Other ways of utilization
Mr. Valihrach also used the cryomaceration tank as a heat exchanger. “I had an idea to connect the tank to the circle like a cooling element. It was at a time, when I fermented almost the whole cellar and I needed to maintain a certain temperature there. At the same time, I had to heat the cold raw material which had been placed in the cryotank. I opened the circle to the whole cellar and fermentation vessels were cooled by the cryotank´s medium,” shared the winemaker his experience. The heat exchange ran very well thanks to the rotor in the tank. “You can run without a running aggregate for a certain period of time. Of course, you must watch out for any temperature surge. This is how you can reduce costs. It can be also a rescue if cooling stopped working,” he said.age. It was at the moment when almost the whole cellar was fermenting and I needed to keep it at some temperature. At the same time, I needed to warm up the cold raw material that was in the cryotank, so I opened a circuit to the whole cellar and the fermentation vessels were cooled by the medium from the cryotank," the winemaker shared his experience. Thanks to the fact that there is a rotor in the tank, the heat exchange takes place very well. "So you can operate without the unit running for a while. Of course, you have to be careful that the temperatures don't go up. One can cut costs that way, or it can be a lifesaver if, God forbid, the cooling goes out in a vintage," he said.
Josef Valihrach responded to the question of the universality of use as follows: "I can imagine that even in a larger winery it will be a great help. When the presses are running non-stop or the weather is chasing you, it is possible to use the equipment for gentle storage of material and cryomaceration, but on the contrary, also for relatively fast fermentation of raw material," said Valihrach.
The winemaker of Krumvíř said that he would utilize the vessel for wine completion. “Potentially, processing can be gentler. You can control the mix speed and the temperature. Before bottling, the device is able to substitute drainage and bottling tanks,” said Mr.
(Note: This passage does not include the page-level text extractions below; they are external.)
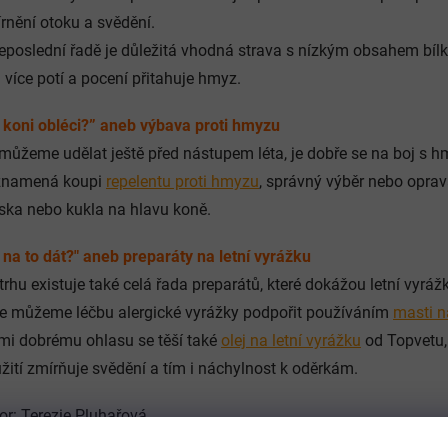
rnění otoku a svědění.
eposlední řadě je důležitá vhodná strava s nízkým obsahem bílko
 více potí a pocení přitahuje hmyz.
 koni obléci?” aneb výbava proti hmyzu
můžeme udělat ještě před nástupem léta, je dobře se na boj s hm
znamená koupi
repelentu proti hmyzu
, správný výběr nebo oprav
ka nebo kukla na hlavu koně.
 na to dát?" aneb preparáty na letní vyrážku
trhu existuje také celá řada preparátů, které dokážou letní vyráž
e můžeme léčbu alergické vyrážky podpořit používáním
masti 
mi dobrému ohlasu se těší také
olej na letní vyrážku
od Topvetu, 
žití zmírňuje svědění a tím i náchylnost k oděrkám.
or: Terezie Pluhařová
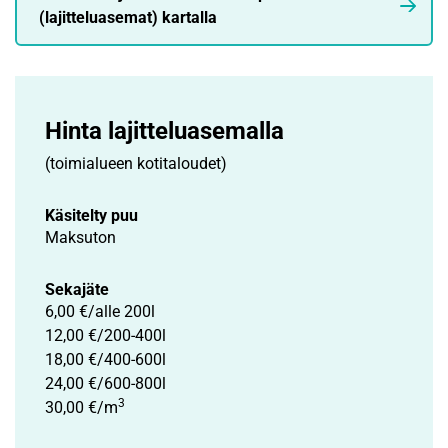
(lajitteluasemat) kartalla
Hinta lajittelu­asemalla
(toimialueen kotitaloudet)
Käsitelty puu
Maksuton
Sekajäte
6,00 €/alle 200l
12,00 €/200-400l
18,00 €/400-600l
24,00 €/600-800l
3
30,00 €/m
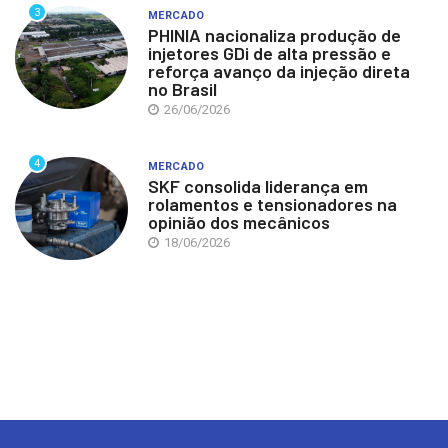
3
MERCADO
PHINIA nacionaliza produção de
injetores GDi de alta pressão e
reforça avanço da injeção direta
no Brasil
26/06/2026
4
MERCADO
SKF consolida liderança em
rolamentos e tensionadores na
opinião dos mecânicos
18/06/2026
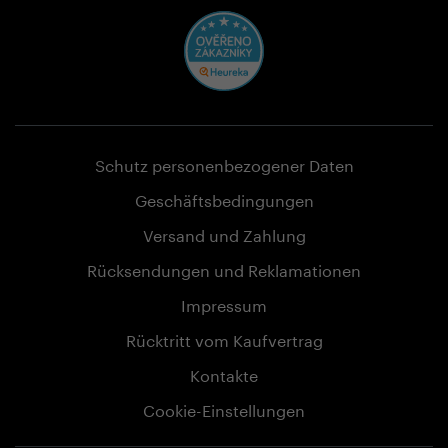
Schutz personenbezogener Daten
Geschäftsbedingungen
Versand und Zahlung
Rücksendungen und Reklamationen
Impressum
Rücktritt vom Kaufvertrag
Kontakte
Cookie-Einstellungen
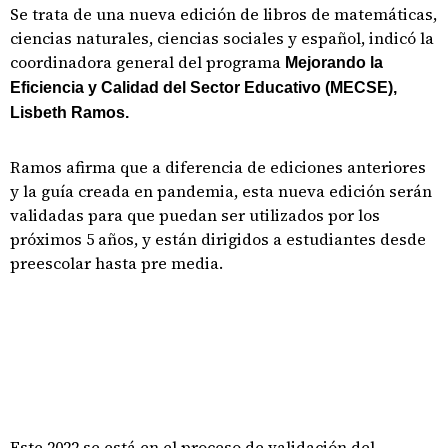
Se trata de una nueva edición de libros de matemáticas,
ciencias naturales, ciencias sociales y español, indicó la
coordinadora general del programa
Mejorando la
Eficiencia y Calidad del Sector Educativo (MECSE),
Lisbeth Ramos.
Ramos afirma que a diferencia de ediciones anteriores
y la guía creada en pandemia, esta nueva edición serán
validadas para que puedan ser utilizados por los
próximos 5 años, y están dirigidos a estudiantes desde
preescolar hasta pre media.
Este 2022 se está en el proceso de validación del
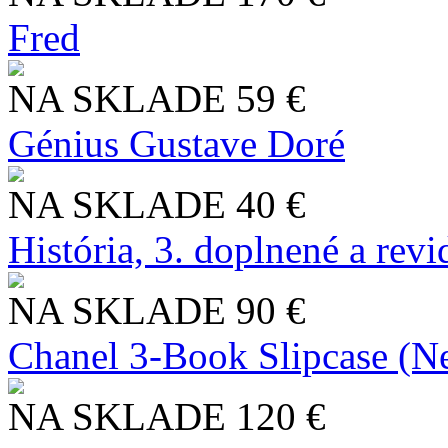
Fred
NA SKLADE
59 €
Génius Gustave Doré
NA SKLADE
40 €
História, 3. doplnené a rev
NA SKLADE
90 €
Chanel 3-Book Slipcase (N
NA SKLADE
120 €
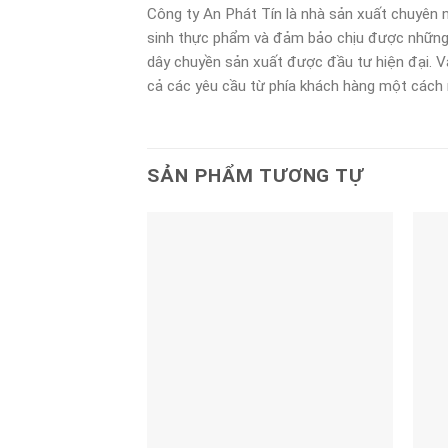
Công ty An Phát Tín là nhà sản xuất chuyên n
sinh thực phẩm và đảm bảo chịu được những lo
dây chuyền sản xuất được đầu tư hiện đại. Và
cả các yêu cầu từ phía khách hàng một cách 
SẢN PHẨM TƯƠNG TỰ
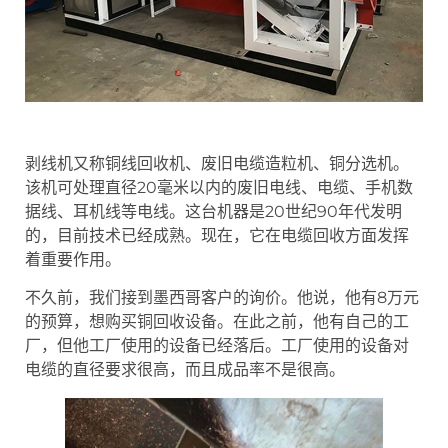
剥线机又称铜线回收机、废旧电缆造粒机、铜分选机。
该机可处理直径20毫米以内的废旧电线、电缆、手机数
据线、耳机线等电线。这台机器是20世纪90年代发明
的，目前技术已经成熟。现在，它在电缆回收方面发挥
着重要作用。
不久前，我们接到墨西哥客户的询价。他说，他有8万元
的预算，想购买铜回收设备。在此之前，他有自己的工
厂，但他工厂使用的设备已经落后。工厂使用的设备对
电缆的直径要求很高，而且成品率不是很高。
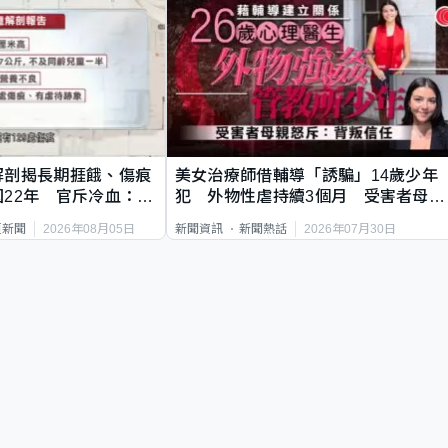
解剖揭長期捱餓、傷痕
美女治療師借輔導「誘騙」14歲少年
22年 官斥冷血：同
犯 外物性虐持續3個月 受害者母：
要保護其他人
2026年08月05日
2026年07月30日
頁新聞
新聞資訊
新聞熱話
Valihrach.
According to him, the equipment will find use in both the more traditional and modern concept of winemaking.
According to Valihrach, the new cryomaceration tank is suitable for both Beau jolais nouveau style wines and for the production of dense Italian Ripasso wines. "The only pity for some may be that the tank can't handle more than 5 500 litres. However, few people have larger batches in their reds and it is always possible to get a second tank, we are already thinking about it ourselves," concluded the winemaker.